Water films also influence interfacial thermal resistance (ITR), a measure of how efficiently heat moves across the solid-liquid boundary. Previous studies have shown that surface hydroxylation and interfacial water layers can impact both adhesion and thermal transport. However, many simulations so far have focused on dry surfaces, which don’t capture the full complexity of hydrated interfaces.
The Current Study
This work uses classical molecular dynamics (MD) simulations to investigate hematite-hydrocarbon interfaces under ambient-like humidity. The authors modeled a fully hydroxylated hematite surface, consistent with conditions below 60 % relative humidity. They introduced water nanofilms ranging from 0.5 to 4 monolayers (ML) in thickness, based on experimental observations of water uptake.
To explore how solid-liquid interaction strength influences results, the study used three types of interatomic potential models: ClayFF (weak), INTERFACE-FF (intermediate), and a strong interaction model. These models span a realistic range of interaction strengths.

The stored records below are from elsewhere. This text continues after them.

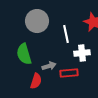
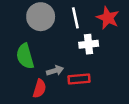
white line: (66, 34) -> (75, 18), moved
white cross: (82, 53) -> (89, 44), moved

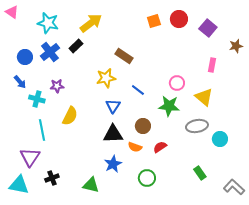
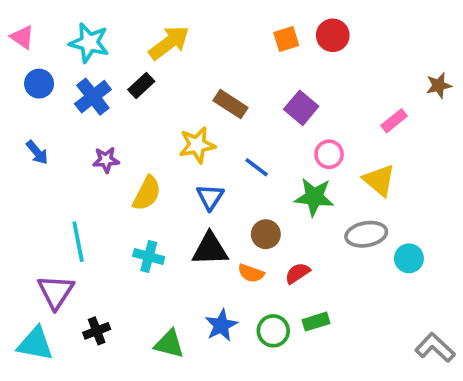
pink triangle: (12, 12) -> (22, 37), moved
purple square: (208, 28) -> (301, 108), moved
blue circle: (25, 57) -> (39, 84), moved
pink rectangle: (212, 65) -> (394, 121), turned 40
cyan cross: (37, 99) -> (149, 256), moved
yellow semicircle: (70, 116) -> (147, 193), moved
blue star: (113, 164) -> (221, 325), moved
green rectangle: (200, 173) -> (316, 322), moved, turned -72

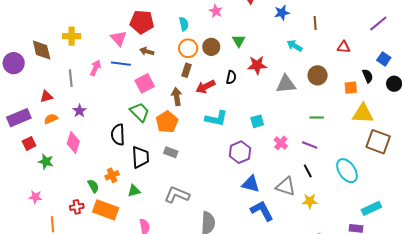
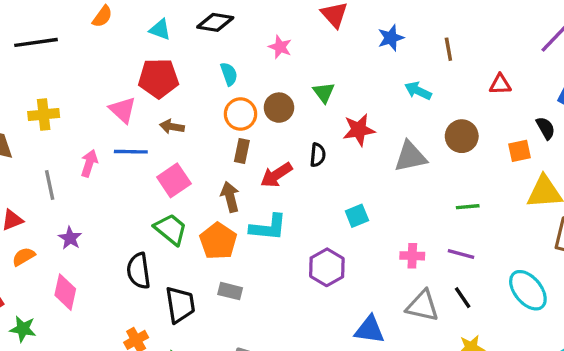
cyan L-shape: (216, 118) -> (268, 227), moved
cyan square: (257, 121) -> (357, 216), moved
pink cross: (281, 143) -> (412, 256), turned -32
purple hexagon: (240, 152) -> (327, 267), moved
gray triangle: (286, 186) -> (423, 306), moved

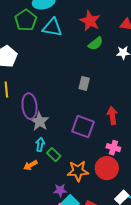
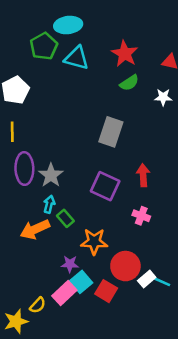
gray rectangle: (84, 83) -> (111, 132), size x1.6
purple ellipse: (30, 106) -> (24, 169), moved
orange arrow: (30, 165) -> (35, 229), size x1.6
red circle: (107, 168) -> (125, 266), moved

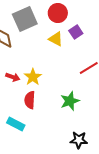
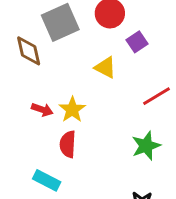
yellow triangle: (56, 39) -> (105, 67), moved
green star: (70, 101) -> (146, 146), moved

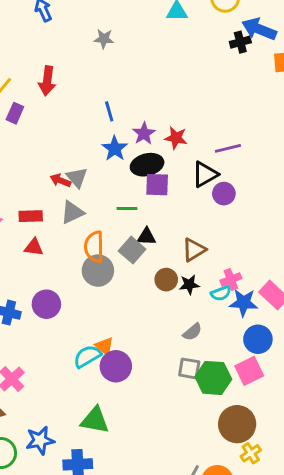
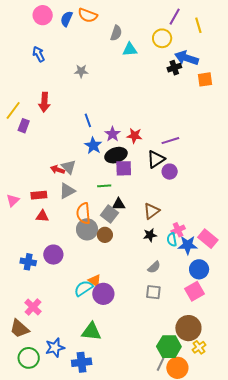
brown circle: (166, 280) -> (105, 235), moved
cyan semicircle: (221, 293) -> (172, 240), turned 104
green hexagon: (213, 378) -> (169, 347), moved

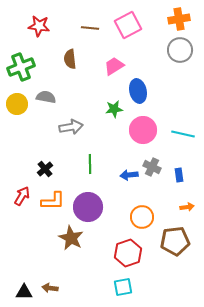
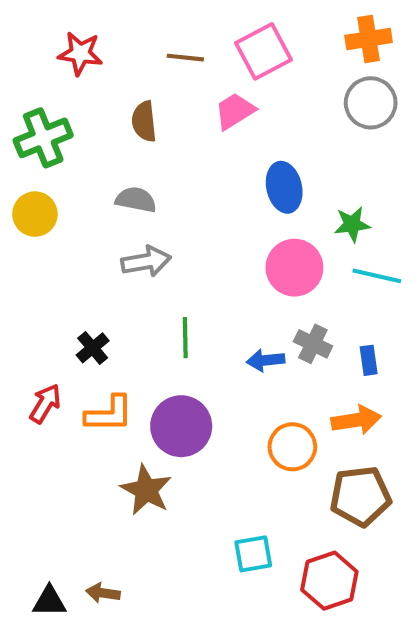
pink trapezoid: (114, 66) -> (235, 111), moved
gray semicircle: (46, 97) -> (136, 200), moved
green star: (114, 109) -> (352, 224), moved
orange arrow: (187, 207) -> (356, 420), moved, size x1.6
red hexagon: (128, 253) -> (329, 581), moved
cyan square: (123, 287) -> (253, 554), moved

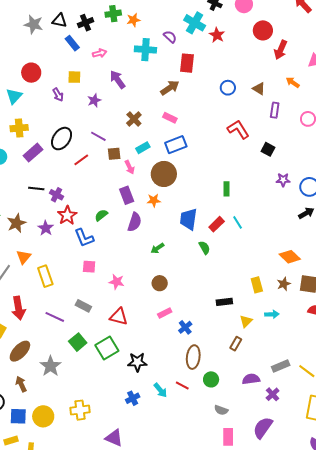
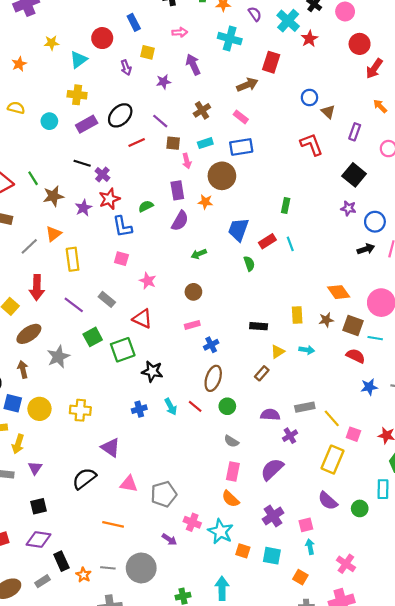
purple semicircle: (170, 37) -> (255, 14), moved
blue rectangle: (72, 43) -> (134, 22), moved
brown triangle: (259, 89) -> (328, 112), moved
black square: (268, 149) -> (354, 175), moved, size x1.5

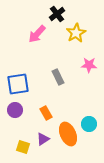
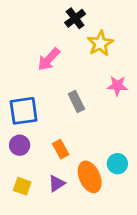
pink arrow: (37, 34) -> (49, 59), moved
yellow square: (23, 147) -> (22, 186), moved

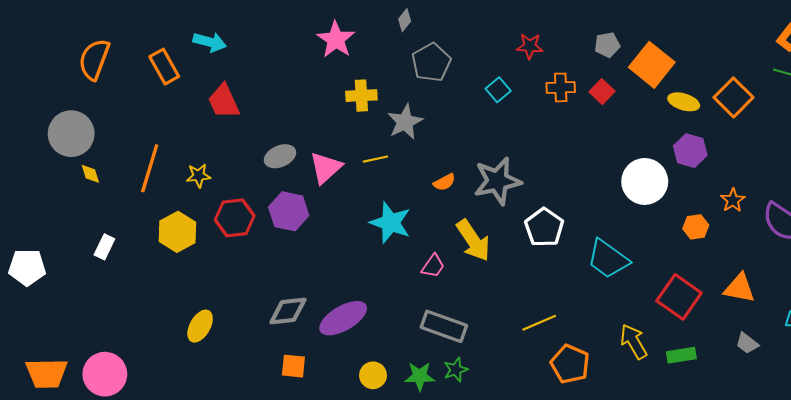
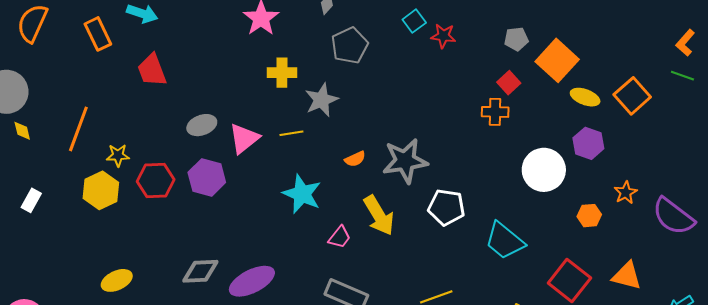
orange cross: (561, 87) -> (495, 112), moved
cyan square: (498, 90) -> (414, 21), moved
yellow star: (198, 176) -> (118, 155), moved
white pentagon: (544, 227) -> (446, 207), turned -30
yellow ellipse: (200, 326) -> (117, 280), turned 32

Simulations were run using LAMMPS. Each setup included energy minimization, equilibration under constant pressure and temperature (300 K, 1 atm), and data collection under constant volume and constant pressure ensembles. Two main quantities were computed: the work of adhesion, via thermodynamic integration and free energy methods, and the interfacial thermal resistance, using non-equilibrium MD (NEMD) with applied temperature gradients.
The researchers varied surface hydroxylation and water coverage to examine how each affects adhesion and heat transfer.
Results and Discussion
The simulations showed that water layers between hematite and hydrocarbons significantly affect both adhesion and heat transfer. In models without water, the calculated work of adhesion was higher than what has been measured in experiments. When water nanofilms were added—especially those thicker than one monolayer—the simulated adhesion values matched experimental data more closely.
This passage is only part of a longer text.